ベガルタ仙台13年目の3・11 「これで燃えなかったらサッカー選手じゃない」想いを胸にJ1昇格へ (2ページ目)

  • 戸塚 啓●取材・文 text by Totsuka Kei

【試合の行方に決定的な影響を及ぼした交代】

 復興応援試合と銘打たれた水戸ホーリーホックとの一戦でも、仙台は「やりたいこと」に偏らない。相手がハイプレスをしかけてくるとの分析に基づいて、DFラインから躊躇なくロングボールを入れていく。4-4-2のシステムで最前線に立つブラジル人FWエロンは長身ではなく、彼と縦関係に立つ中島元彦も地上戦を得意とするタイプだが、水戸のハイプレスを回避しながら不用意なボールロストを避ける意味では、現実的な対応だったと言える。

 0-0のまま試合が推移していくなかで、森山監督が交代カードを切ったのは62分である。エロンと2列目右サイドのオナイウ情滋を下げ、菅原龍之助と郷家友太を投入する。
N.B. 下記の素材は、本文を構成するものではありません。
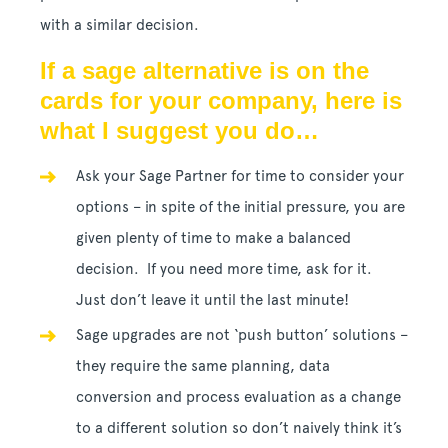
with a similar decision.
If a sage alternative is on the
cards for your company, here is
what I suggest you do…
Ask your Sage Partner for time to consider your
options – in spite of the initial pressure, you are
given plenty of time to make a balanced
decision. If you need more time, ask for it.
Just don’t leave it until the last minute!
Sage upgrades are not ‘push button’ solutions –
they require the same planning, data
conversion and process evaluation as a change
to a different solution so don’t naively think it’s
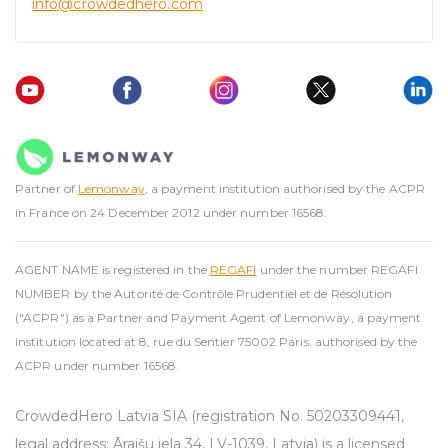
info@crowdedhero.com
Partner of
Lemonway
, a payment institution authorised by the ACPR
in France on 24 December 2012 under number 16568.
AGENT NAME is registered in the
REGAFI
under the number REGAFI
NUMBER by the Autorité de Contrôle Prudentiel et de Résolution
("ACPR") as a Partner and Payment Agent of Lemonway, a payment
institution located at 8, rue du Sentier 75002 Paris, authorised by the
ACPR under number 16568.
CrowdedHero Latvia SIA (registration No. 50203309441,
legal address: Āraišu iela 34, LV-1039, Latvia) is a licensed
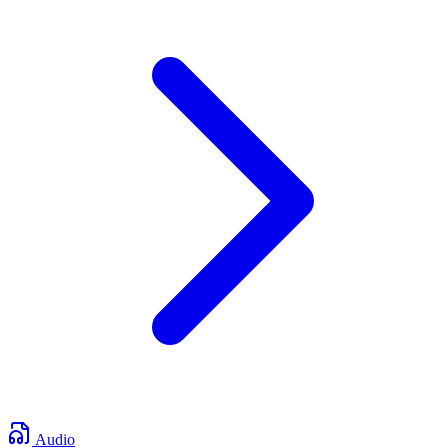
Audio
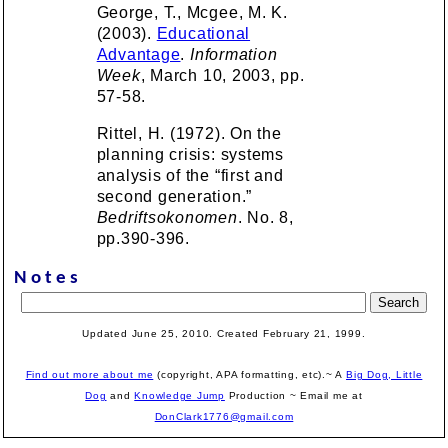
George, T., Mcgee, M. K.
(2003).
Educational
Advantage
.
Information
Week
, March 10, 2003, pp.
57-58.
Rittel, H. (1972). On the
planning crisis: systems
analysis of the “first and
second generation.”
Bedriftsokonomen
. No. 8,
pp.390-396.
Notes
Updated June 25, 2010. Created February 21, 1999.
Find out more about me
(copyright, APA formatting, etc).~ A
Big Dog, Little
Dog
and
Knowledge Jump
Production
~ Email me at
DonClark1776@gmail.com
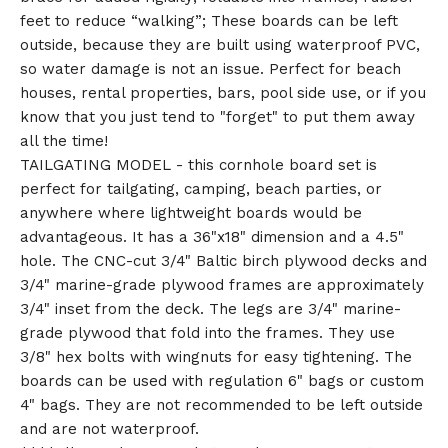
feet to reduce “walking”; These boards can be left
outside, because they are built using waterproof PVC,
so water damage is not an issue. Perfect for beach
houses, rental properties, bars, pool side use, or if you
know that you just tend to "forget" to put them away
all the time!
TAILGATING MODEL - this cornhole board set is
perfect for tailgating, camping, beach parties, or
anywhere where lightweight boards would be
advantageous. It has a 36"x18" dimension and a 4.5"
hole. The CNC-cut 3/4" Baltic birch plywood decks and
3/4" marine-grade plywood frames are approximately
3/4" inset from the deck. The legs are 3/4" marine-
grade plywood that fold into the frames. They use
3/8" hex bolts with wingnuts for easy tightening. The
boards can be used with regulation 6" bags or custom
4" bags. They are not recommended to be left outside
and are not waterproof.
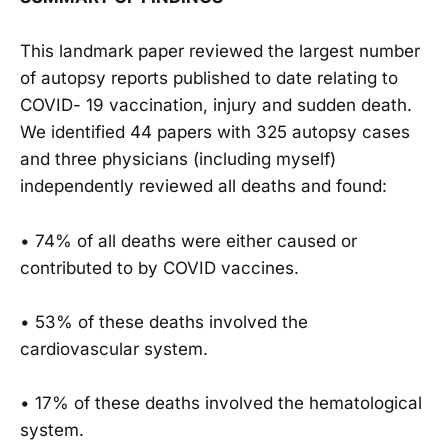
This landmark paper reviewed the largest number
of autopsy reports published to date relating to
COVID- 19 vaccination, injury and sudden death.
We identified 44 papers with 325 autopsy cases
and three physicians (including myself)
independently reviewed all deaths and found:
• 74% of all deaths were either caused or
contributed to by COVID vaccines.
• 53% of these deaths involved the
cardiovascular system.
• 17% of these deaths involved the hematological
system.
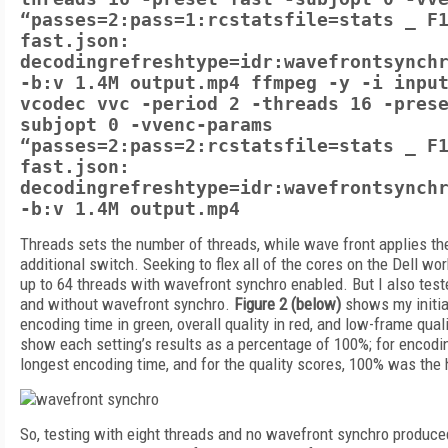
“passes=2:pass=1:rcstatsfile=stats _ F
fast.json:
decodingrefreshtype=idr:wavefrontsynch
-b:v 1.4M output.mp4 ffmpeg -y -i inpu
vcodec vvc -period 2 -threads 16 -pres
subjopt 0 -vvenc-params
“passes=2:pass=2:rcstatsfile=stats _ F
fast.json:
decodingrefreshtype=idr:wavefrontsynch
-b:v 1.4M output.mp4
Threads sets the number of threads, while wave front applies 
additional switch. Seeking to flex all of the cores on the Dell work
up to 64 threads with wavefront synchro enabled. But I also test
and without wavefront synchro.
Figure 2 (below)
shows my initial
encoding time in green, overall quality in red, and low-frame quali
show each setting’s results as a percentage of 100%; for encod
longest encoding time, and for the quality scores, 100% was the 
So, testing with eight threads and no wavefront synchro produce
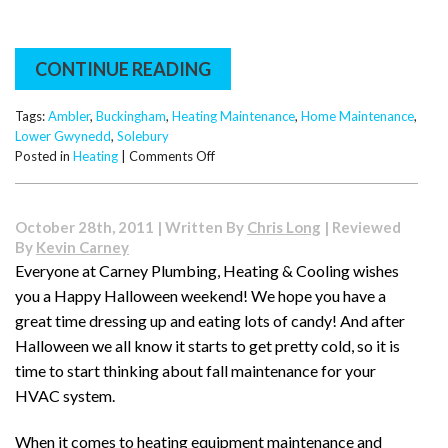
CONTINUE READING
Tags:
Ambler
,
Buckingham
,
Heating Maintenance
,
Home Maintenance
,
Lower Gwynedd
,
Solebury
on
Posted in
Heating
|
Comments Off
Five
Important
HVAC
October 28th, 2011 | Written By
Chris Long
| Reviewed
Maintenance
By
Kevin Carney
Tips
Everyone at Carney Plumbing, Heating & Cooling wishes
you a Happy Halloween weekend! We hope you have a
great time dressing up and eating lots of candy! And after
Halloween we all know it starts to get pretty cold, so it is
time to start thinking about fall maintenance for your
HVAC system.
When it comes to heating equipment maintenance and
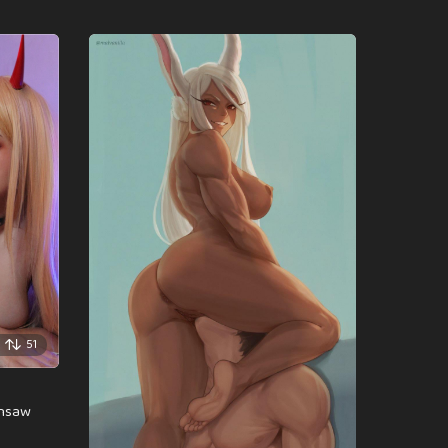
51
insaw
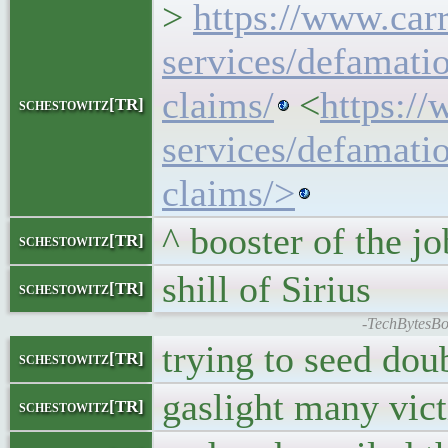
>
https://www.carr
services/defamati
claims/
<
https://
schestowitz[TR]
services/defamati
claims/>
^ booster of the jo
schestowitz[TR]
shill of Sirius
schestowitz[TR]
-TechBytesBo
trying to seed dou
schestowitz[TR]
gaslight many vic
schestowitz[TR]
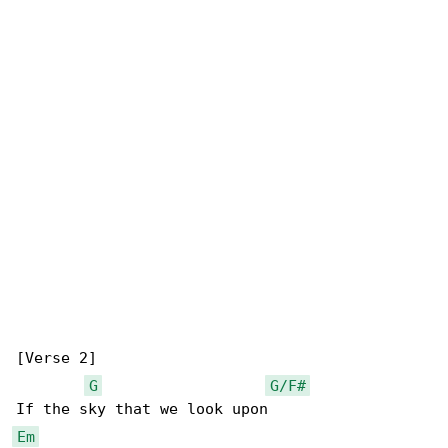
[Verse 2]

G
G/F#
Em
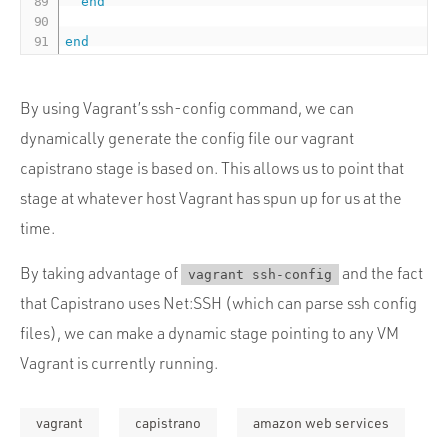
end
end
By using Vagrant’s ssh-config command, we can
dynamically generate the config file our vagrant
capistrano stage is based on. This allows us to point that
stage at whatever host Vagrant has spun up for us at the
time.
By taking advantage of
and the fact
vagrant ssh-config
that Capistrano uses Net:SSH (which can parse ssh config
files), we can make a dynamic stage pointing to any VM
Vagrant is currently running.
vagrant
capistrano
amazon web services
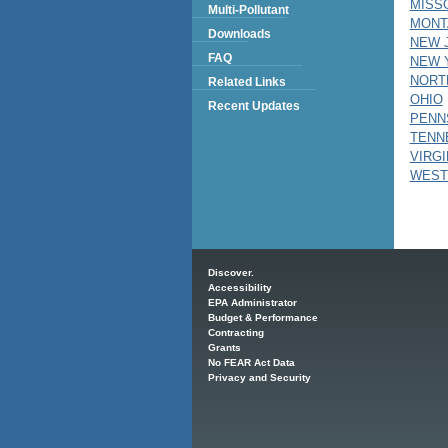
MISS
Multi-Pollutant
MONT
Downloads
NEW 
FAQ
NEW 
NORT
Related Links
OHIO
Recent Updates
PENN
TENN
VIRGI
WEST
Main menu
Discover.
Accessibility
EPA Administrator
Budget & Performance
Contracting
Grants
No FEAR Act Data
Privacy and Security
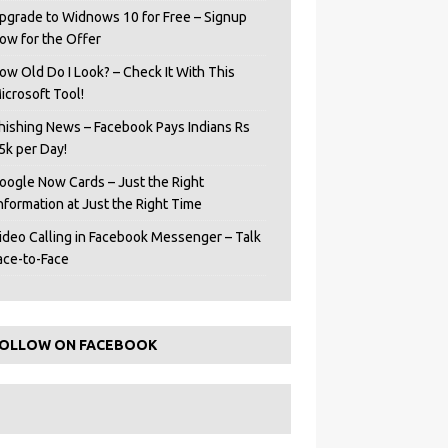
pgrade to Widnows 10 for Free – Signup
ow for the Offer
ow Old Do I Look? – Check It With This
icrosoft Tool!
hishing News – Facebook Pays Indians Rs
5k per Day!
oogle Now Cards – Just the Right
Information at Just the Right Time
ideo Calling in Facebook Messenger – Talk
ace-to-Face
OLLOW ON FACEBOOK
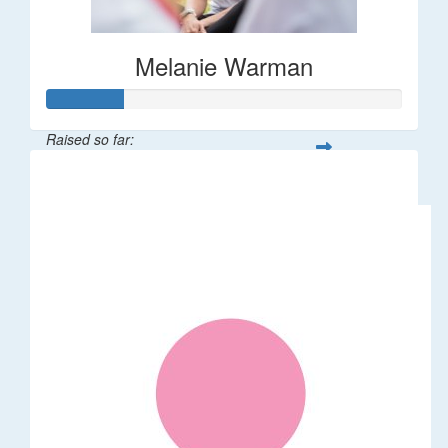
Melanie Warman
Raised so far:
$109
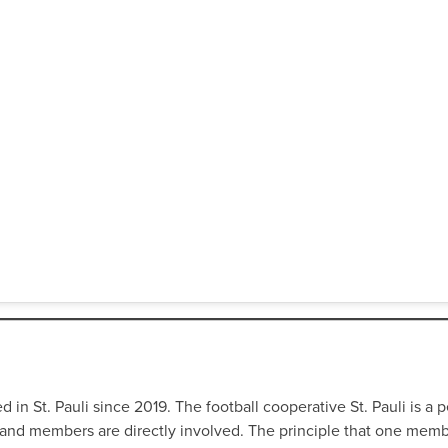
in St. Pauli since 2019. The football cooperative St. Pauli is a per
fans and members are directly involved. The principle that one me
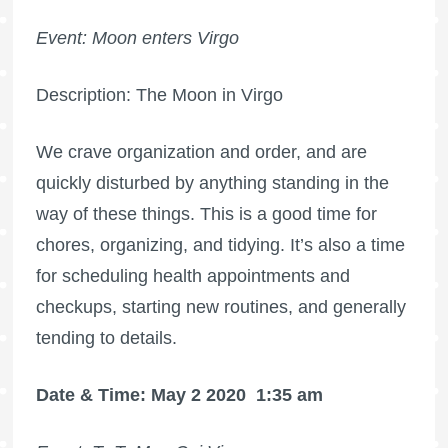
Event: Moon enters Virgo
Description: The Moon in Virgo
We crave organization and order, and are
quickly disturbed by anything standing in the
way of these things. This is a good time for
chores, organizing, and tidying. It’s also a time
for scheduling health appointments and
checkups, starting new routines, and generally
tending to details.
Date & Time: May 2 2020
1:35 am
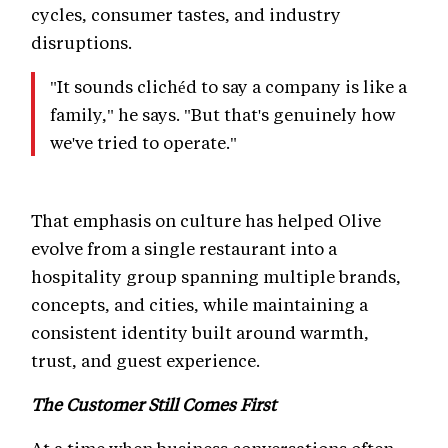
cycles, consumer tastes, and industry
disruptions.
"It sounds clichéd to say a company is like a
family," he says. "But that's genuinely how
we've tried to operate."
That emphasis on culture has helped Olive
evolve from a single restaurant into a
hospitality group spanning multiple brands,
concepts, and cities, while maintaining a
consistent identity built around warmth,
trust, and guest experience.
The Customer Still Comes First
At a time when business conversations often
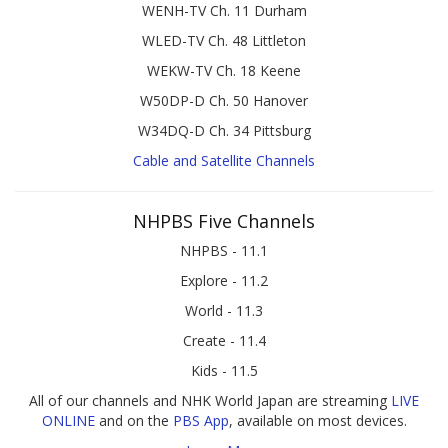
WENH-TV Ch. 11 Durham
WLED-TV Ch. 48 Littleton
WEKW-TV Ch. 18 Keene
W50DP-D Ch. 50 Hanover
W34DQ-D Ch. 34 Pittsburg
Cable and Satellite Channels
NHPBS Five Channels
NHPBS - 11.1
Explore - 11.2
World - 11.3
Create - 11.4
Kids - 11.5
All of our channels and NHK World Japan are streaming
LIVE
ONLINE
and on the
PBS App
, available on most devices.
相手のハイプレスの圧力がやや落ちてきたところで、スピードを生かした突破が持ち味のオナイウから、パスの出し手にもなれる郷家へスイッチした。これが、試合の行方に決定的な影響を及ぼした。

 76分だった。自陣右サイドで右CB小出悠太がパスカットし、センターサークル付近の郷家へつなぐ。トラップが浮いてしまったものの、背番号11は迷うことなく左前のスペースへパスを通す。左MFの相良竜之介が、DFラインの背後へ抜け出していた。

 背番号14を着ける21歳は、胸トラップで前へ押し出したボールを右足でフィニッシュする。GKの頭上を破るループシュートが、ゴールネットに吸い込まれた。

「友太くんのボールの質と、あとはファーストタッチで決まったかなと。いいところにうまく置けて、GKの位置も見ながらうまく打てた。ループシュートは自信があるので、うまく入ってよかったです」

 1-0でリードする終盤は、水戸が長身FWを前線に並べてクロスを送り込んできた。森山監督はシステムを5-4-1へ変更し、試合終了のホイッスルを歓喜の瞬間とした。CBのマテウス・モラエスと知念哲矢を同時に投入するのは、2節の長崎戦でも見せた逃げきりのパターンである。